→ **Source data**:
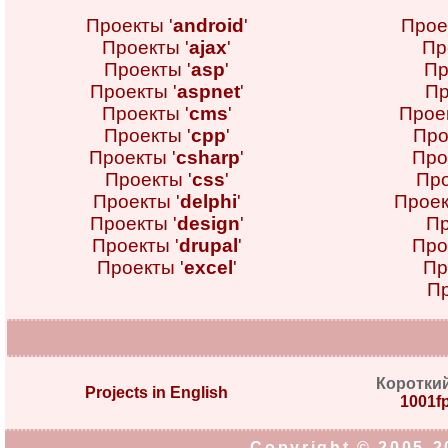
Проекты '
android
'
Прое
Проекты '
ajax
'
Пр
Проекты '
asp
'
Пр
Проекты '
aspnet
'
Пр
Проекты '
cms
'
Проек
Проекты '
cpp
'
Про
Проекты '
csharp
'
Про
Проекты '
css
'
Про
Проекты '
delphi
'
Проек
Проекты '
design
'
Пр
Проекты '
drupal
'
Про
Проекты '
excel
'
Пр
Пр
Коротки
Projects in English
1001fp
Copyright © 2005-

→ **What is required**: The records above are to be transcribed exactly, with every picture left out.

→ **Answer box**:
Проекты '
android
'
Прое
Проекты '
ajax
'
Пр
Проекты '
asp
'
Пр
Проекты '
aspnet
'
Пр
Проекты '
cms
'
Проек
Проекты '
cpp
'
Про
Проекты '
csharp
'
Про
Проекты '
css
'
Про
Проекты '
delphi
'
Проек
Проекты '
design
'
Пр
Проекты '
drupal
'
Про
Проекты '
excel
'
Пр
Пр
Коротки
Projects in English
1001fp
Copyright © 2005-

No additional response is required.